What this task involves |
Search the records below for the string "coordinates", and report each line that contains it.

Given entries |
--- START ---
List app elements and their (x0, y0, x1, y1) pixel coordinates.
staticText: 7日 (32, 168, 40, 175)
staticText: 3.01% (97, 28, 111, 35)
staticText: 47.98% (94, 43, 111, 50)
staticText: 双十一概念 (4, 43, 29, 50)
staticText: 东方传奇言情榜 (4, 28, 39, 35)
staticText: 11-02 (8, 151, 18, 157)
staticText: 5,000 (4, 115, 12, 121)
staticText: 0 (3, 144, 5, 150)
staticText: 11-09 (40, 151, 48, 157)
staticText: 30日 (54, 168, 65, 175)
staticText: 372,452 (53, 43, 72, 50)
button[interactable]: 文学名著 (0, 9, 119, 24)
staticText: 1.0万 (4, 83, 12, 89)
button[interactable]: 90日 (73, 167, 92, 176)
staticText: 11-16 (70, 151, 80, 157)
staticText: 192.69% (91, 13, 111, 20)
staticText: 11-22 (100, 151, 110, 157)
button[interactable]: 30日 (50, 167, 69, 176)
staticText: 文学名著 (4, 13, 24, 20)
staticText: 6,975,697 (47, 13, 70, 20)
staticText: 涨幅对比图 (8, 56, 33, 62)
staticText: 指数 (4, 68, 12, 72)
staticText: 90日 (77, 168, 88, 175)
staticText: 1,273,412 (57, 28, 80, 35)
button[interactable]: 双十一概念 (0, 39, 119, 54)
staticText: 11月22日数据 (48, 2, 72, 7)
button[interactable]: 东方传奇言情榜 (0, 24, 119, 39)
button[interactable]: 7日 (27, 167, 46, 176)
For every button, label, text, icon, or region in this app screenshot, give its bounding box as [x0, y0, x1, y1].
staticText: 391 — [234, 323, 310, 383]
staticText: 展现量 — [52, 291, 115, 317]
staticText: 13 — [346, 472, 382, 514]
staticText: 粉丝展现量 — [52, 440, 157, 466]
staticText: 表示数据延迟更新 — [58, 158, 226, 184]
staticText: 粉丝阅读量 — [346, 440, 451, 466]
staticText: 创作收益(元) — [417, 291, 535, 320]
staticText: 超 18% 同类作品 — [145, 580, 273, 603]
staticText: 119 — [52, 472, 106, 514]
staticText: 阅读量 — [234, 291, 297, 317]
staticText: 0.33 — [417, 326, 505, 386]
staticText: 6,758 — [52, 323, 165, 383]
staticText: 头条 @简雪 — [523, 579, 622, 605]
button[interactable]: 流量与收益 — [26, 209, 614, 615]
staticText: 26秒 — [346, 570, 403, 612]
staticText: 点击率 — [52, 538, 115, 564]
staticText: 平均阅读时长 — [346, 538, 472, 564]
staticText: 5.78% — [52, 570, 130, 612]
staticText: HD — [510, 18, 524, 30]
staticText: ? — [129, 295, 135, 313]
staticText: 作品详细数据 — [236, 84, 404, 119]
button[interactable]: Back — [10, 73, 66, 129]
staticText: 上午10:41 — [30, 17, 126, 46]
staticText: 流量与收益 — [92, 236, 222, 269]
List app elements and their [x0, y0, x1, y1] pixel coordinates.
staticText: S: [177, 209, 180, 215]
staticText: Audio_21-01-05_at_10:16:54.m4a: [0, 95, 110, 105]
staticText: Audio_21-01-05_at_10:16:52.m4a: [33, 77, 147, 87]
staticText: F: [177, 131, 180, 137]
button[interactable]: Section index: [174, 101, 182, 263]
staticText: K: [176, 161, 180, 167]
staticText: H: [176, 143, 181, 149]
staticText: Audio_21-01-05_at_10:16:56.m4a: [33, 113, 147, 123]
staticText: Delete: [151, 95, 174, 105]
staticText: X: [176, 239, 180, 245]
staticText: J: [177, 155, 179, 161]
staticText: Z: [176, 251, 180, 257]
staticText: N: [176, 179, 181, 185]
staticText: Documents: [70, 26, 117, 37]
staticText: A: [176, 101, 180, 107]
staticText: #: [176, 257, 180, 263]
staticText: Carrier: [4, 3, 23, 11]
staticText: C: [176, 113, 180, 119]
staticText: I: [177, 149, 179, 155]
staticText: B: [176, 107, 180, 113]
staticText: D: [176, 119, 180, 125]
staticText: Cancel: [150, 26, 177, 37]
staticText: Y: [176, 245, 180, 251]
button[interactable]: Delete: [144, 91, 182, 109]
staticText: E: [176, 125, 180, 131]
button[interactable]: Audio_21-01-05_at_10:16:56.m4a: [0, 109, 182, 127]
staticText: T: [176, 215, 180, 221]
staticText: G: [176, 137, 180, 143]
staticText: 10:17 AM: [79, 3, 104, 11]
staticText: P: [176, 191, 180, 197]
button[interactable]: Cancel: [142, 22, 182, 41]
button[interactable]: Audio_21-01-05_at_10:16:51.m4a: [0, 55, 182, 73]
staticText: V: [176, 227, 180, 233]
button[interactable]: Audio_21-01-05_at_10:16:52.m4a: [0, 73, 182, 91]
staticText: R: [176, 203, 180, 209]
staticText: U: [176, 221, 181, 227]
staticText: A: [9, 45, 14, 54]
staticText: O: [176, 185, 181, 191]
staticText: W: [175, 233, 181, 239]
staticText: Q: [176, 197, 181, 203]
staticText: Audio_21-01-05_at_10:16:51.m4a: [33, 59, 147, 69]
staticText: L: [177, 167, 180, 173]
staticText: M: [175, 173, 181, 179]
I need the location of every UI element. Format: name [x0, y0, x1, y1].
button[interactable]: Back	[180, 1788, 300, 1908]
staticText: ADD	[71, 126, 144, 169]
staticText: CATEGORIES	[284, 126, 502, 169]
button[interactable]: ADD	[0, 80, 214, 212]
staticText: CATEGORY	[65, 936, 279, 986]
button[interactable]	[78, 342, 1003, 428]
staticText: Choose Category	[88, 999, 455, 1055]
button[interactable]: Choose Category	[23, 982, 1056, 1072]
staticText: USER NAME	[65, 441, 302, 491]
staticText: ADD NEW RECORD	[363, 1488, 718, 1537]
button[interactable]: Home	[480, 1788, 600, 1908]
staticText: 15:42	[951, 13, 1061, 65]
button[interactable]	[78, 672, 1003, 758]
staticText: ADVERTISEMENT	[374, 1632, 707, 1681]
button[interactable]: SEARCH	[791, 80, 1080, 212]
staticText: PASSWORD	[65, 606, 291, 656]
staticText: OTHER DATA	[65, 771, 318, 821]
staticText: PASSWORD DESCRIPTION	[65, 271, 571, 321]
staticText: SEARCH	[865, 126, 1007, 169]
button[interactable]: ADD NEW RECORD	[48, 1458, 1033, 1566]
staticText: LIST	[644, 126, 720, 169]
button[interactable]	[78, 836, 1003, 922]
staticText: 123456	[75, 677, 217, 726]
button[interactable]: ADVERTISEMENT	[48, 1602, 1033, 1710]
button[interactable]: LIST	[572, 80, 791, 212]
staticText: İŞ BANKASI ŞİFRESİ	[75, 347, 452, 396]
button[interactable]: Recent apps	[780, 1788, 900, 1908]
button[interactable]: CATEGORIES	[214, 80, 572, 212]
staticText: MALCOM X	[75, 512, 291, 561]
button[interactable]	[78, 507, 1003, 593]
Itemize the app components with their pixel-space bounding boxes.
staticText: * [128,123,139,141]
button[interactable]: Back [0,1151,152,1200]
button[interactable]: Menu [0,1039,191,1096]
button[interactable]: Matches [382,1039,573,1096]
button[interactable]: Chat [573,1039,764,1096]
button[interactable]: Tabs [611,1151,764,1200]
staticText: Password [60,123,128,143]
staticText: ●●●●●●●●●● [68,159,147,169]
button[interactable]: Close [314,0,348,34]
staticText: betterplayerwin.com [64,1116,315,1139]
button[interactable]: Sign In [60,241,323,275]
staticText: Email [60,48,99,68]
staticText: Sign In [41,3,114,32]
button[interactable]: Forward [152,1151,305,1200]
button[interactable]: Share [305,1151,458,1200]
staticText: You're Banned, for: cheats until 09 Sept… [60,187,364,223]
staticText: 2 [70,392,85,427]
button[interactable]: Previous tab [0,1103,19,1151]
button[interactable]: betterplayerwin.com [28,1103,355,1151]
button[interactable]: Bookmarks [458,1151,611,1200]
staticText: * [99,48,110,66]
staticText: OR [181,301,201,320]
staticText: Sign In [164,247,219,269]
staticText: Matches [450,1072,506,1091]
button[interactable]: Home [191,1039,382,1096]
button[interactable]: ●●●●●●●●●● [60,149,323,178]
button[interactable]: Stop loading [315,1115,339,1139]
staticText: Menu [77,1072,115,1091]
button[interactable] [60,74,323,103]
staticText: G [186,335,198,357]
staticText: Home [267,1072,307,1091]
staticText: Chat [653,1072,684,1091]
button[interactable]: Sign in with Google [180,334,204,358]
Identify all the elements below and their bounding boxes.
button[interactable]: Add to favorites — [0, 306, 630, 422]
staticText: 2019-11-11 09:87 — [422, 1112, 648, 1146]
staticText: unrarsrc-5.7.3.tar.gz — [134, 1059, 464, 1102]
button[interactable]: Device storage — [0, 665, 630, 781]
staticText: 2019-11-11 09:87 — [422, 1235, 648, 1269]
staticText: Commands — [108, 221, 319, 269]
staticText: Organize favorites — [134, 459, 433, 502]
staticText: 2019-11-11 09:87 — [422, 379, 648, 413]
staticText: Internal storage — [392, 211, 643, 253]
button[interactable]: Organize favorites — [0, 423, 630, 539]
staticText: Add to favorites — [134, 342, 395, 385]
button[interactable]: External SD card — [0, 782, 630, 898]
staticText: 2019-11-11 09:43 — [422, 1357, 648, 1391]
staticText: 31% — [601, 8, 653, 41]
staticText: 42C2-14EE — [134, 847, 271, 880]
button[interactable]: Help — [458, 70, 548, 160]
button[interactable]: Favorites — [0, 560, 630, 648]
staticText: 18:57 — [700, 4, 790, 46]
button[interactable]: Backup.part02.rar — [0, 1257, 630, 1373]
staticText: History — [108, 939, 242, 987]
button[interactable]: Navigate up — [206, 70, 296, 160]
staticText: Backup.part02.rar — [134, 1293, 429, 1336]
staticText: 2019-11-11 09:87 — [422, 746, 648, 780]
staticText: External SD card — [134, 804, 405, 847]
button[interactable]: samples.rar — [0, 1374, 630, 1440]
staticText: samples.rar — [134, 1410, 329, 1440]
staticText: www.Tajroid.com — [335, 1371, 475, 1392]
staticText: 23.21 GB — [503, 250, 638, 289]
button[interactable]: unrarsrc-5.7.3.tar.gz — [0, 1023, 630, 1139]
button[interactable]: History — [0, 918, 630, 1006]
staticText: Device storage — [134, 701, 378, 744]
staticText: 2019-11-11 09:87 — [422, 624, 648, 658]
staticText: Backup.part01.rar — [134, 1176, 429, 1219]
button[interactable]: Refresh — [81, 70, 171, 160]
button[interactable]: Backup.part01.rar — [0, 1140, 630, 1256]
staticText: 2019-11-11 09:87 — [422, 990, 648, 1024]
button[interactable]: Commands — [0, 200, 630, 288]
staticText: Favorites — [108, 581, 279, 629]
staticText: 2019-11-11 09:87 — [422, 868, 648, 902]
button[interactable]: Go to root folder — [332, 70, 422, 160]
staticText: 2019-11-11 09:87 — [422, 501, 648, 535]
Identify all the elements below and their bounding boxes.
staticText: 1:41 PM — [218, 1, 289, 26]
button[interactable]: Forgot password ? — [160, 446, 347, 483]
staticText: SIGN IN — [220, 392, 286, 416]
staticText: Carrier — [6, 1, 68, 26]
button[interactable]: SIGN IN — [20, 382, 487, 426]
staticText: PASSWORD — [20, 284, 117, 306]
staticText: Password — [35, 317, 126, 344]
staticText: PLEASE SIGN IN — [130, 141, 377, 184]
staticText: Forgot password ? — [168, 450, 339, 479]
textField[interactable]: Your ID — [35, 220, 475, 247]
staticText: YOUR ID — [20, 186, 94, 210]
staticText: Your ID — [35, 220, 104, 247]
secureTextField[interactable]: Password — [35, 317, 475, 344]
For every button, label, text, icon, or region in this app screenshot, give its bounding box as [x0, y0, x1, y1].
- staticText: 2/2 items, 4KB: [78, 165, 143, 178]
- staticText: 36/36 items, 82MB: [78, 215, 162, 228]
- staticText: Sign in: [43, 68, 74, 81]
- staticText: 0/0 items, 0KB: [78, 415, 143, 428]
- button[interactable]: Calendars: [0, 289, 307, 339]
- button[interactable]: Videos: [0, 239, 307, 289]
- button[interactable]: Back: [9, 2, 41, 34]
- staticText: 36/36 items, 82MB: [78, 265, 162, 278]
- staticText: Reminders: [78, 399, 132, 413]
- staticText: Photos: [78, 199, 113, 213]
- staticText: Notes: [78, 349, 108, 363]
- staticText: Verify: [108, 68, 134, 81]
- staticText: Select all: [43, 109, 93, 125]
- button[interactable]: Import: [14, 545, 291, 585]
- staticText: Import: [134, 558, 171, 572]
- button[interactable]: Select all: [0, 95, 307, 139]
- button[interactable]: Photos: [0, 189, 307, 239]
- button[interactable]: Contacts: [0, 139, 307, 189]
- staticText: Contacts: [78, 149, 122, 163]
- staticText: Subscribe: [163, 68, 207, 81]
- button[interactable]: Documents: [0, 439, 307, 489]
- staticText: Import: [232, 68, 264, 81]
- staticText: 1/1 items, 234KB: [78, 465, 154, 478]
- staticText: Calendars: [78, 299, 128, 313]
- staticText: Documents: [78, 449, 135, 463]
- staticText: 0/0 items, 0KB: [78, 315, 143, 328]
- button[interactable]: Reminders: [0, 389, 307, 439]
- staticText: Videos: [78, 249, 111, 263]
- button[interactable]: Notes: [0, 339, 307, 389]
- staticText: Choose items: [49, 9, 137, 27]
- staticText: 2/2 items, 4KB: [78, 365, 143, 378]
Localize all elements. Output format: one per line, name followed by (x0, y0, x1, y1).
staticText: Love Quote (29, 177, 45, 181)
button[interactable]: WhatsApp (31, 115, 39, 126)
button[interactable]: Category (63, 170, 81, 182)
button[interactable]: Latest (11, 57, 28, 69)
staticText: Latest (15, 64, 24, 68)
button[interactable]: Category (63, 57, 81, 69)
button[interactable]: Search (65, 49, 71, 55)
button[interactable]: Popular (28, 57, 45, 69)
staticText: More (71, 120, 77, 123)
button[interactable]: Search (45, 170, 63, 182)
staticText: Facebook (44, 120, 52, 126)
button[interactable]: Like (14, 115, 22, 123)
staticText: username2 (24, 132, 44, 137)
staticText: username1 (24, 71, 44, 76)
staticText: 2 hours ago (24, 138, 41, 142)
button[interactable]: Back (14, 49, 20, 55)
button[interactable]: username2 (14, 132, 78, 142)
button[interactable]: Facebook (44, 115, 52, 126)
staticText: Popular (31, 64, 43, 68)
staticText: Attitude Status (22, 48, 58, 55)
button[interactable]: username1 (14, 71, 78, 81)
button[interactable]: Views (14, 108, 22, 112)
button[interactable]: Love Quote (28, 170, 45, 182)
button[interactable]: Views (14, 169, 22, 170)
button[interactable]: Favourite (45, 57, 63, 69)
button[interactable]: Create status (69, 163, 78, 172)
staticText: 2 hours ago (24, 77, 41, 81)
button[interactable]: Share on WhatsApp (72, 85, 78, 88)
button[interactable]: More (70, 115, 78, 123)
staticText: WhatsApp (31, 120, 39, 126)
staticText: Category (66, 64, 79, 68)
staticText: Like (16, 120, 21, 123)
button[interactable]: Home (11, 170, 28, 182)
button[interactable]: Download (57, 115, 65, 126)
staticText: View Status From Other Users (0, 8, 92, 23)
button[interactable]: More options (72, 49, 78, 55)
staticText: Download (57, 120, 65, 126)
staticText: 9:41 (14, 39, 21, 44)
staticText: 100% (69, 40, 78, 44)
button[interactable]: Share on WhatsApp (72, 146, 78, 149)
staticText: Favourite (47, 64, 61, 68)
--- END ---
Written solution |
List app elements and their (x0, y0, x1, y1) pixel coordinates.
List app elements and their [x0, y0, x1, y1] pixel coordinates.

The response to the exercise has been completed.